[dns-operations] closest keys and validation policy

Jim Reid jim at rfc1035.com
Mon Jul 19 09:35:30 UTC 2010


On 19 Jul 2010, at 05:31, bmanning at vacation.karoshi.com wrote:

> nothing precludes _anyone_ from having a "tainted" vector, be it
> my ISP, my University, my clients, my Government, or their  
> contractors...
>
> for me, the root key is the last bastion, the least trustworthy key.

Fine. That's your choice. This style of verification might even scale  
for all the folk you do business with. Though I doubt it. And I'm not  
sure the examples above will be issuing crypto tokens that are managed  
and scrutinised to the same extent as the root key. Your mileage may  
vary.

> but if I am paying them money for service, there is a standard of care
> that is usually bound to some contractual (or similar) vehicle.

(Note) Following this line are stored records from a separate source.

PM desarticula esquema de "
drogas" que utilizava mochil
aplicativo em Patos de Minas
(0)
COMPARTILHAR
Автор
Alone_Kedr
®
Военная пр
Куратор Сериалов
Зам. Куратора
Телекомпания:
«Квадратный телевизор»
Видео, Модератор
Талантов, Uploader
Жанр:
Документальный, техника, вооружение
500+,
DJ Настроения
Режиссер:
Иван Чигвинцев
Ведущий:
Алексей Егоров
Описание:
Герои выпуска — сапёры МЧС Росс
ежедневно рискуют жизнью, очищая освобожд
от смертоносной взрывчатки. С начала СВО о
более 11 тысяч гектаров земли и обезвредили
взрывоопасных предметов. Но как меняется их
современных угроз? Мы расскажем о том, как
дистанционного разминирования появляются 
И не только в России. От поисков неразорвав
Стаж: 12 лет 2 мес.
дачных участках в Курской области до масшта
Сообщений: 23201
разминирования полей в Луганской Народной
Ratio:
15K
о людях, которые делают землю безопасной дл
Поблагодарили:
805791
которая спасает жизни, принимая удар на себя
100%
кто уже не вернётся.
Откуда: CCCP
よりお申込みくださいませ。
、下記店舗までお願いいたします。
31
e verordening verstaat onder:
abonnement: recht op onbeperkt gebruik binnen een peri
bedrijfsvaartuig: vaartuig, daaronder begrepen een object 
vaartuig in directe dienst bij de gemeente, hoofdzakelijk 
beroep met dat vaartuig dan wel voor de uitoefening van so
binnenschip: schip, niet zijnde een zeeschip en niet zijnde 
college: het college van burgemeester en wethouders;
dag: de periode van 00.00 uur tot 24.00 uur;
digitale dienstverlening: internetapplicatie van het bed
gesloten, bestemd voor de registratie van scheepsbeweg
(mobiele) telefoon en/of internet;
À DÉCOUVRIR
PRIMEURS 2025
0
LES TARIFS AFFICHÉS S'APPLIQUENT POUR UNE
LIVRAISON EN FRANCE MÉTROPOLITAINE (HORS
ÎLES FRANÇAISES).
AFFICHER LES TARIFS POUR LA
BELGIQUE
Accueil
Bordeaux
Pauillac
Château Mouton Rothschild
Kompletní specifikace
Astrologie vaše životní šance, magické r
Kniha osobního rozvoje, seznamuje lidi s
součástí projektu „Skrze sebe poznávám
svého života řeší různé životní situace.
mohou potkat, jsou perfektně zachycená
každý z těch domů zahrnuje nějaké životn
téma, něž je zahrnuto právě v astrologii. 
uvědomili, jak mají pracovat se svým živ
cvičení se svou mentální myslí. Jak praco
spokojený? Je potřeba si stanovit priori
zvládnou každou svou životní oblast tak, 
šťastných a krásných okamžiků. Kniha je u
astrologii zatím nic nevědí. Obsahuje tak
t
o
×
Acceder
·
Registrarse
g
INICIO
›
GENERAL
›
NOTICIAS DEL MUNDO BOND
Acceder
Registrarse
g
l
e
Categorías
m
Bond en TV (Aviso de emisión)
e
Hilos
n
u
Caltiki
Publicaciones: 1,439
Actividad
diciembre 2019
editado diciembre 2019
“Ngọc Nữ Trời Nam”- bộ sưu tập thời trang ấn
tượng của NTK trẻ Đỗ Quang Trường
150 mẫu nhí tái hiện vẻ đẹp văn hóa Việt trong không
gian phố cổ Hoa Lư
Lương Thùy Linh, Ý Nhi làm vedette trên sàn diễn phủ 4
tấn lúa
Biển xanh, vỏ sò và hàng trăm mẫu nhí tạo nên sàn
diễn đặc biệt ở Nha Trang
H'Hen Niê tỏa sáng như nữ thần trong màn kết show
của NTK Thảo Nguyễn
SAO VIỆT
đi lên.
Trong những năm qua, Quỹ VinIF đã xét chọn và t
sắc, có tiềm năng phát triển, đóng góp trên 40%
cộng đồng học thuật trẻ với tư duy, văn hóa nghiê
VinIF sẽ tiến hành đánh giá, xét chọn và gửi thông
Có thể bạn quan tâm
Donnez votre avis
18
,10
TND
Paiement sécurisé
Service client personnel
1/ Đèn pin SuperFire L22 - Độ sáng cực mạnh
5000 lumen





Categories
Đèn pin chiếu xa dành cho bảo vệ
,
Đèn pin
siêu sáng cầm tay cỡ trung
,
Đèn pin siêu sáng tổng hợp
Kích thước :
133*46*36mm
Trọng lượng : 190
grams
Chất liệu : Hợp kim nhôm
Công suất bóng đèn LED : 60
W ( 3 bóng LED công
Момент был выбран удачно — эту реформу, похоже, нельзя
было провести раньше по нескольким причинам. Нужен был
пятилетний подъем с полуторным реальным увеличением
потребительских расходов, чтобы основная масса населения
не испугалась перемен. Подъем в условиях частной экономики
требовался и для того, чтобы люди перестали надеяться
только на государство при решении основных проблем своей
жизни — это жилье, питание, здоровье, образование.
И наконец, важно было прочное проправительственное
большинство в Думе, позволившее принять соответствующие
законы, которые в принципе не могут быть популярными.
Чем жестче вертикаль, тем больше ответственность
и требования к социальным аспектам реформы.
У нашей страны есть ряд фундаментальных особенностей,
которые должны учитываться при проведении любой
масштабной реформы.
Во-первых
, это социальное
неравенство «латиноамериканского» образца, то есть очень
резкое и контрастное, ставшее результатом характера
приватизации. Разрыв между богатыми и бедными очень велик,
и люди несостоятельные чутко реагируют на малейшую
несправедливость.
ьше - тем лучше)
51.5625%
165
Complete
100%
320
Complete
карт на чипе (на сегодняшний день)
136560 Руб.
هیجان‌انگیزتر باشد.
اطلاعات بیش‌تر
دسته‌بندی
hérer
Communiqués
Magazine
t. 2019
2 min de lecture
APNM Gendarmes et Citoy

So where is this contractual vehicle between say you and ISC whenever  
you validate against their TA for some name that a third party has  
lodged there? The transitive trust issues make verification rather  
awkwared too. Not that I'm suggesting that ISC would be doing anything  
dodgy. Though when there are more (ad-hoc) TAs in the chain, it is  
harder to verify things.

BTW, you seem to be saying that "follow the money" is a good approach  
towards a security policy. If so, that tends to point towards DNSSEC  
validation which flows to the root. ie You pay your registrar to send  
your KSK. Registrar pays the registry to generate and sign a DS record  
for that. Registry has a contractual vehicle with parent to get a DS  
record for its KSK. Repeat as necessary until we hit the root.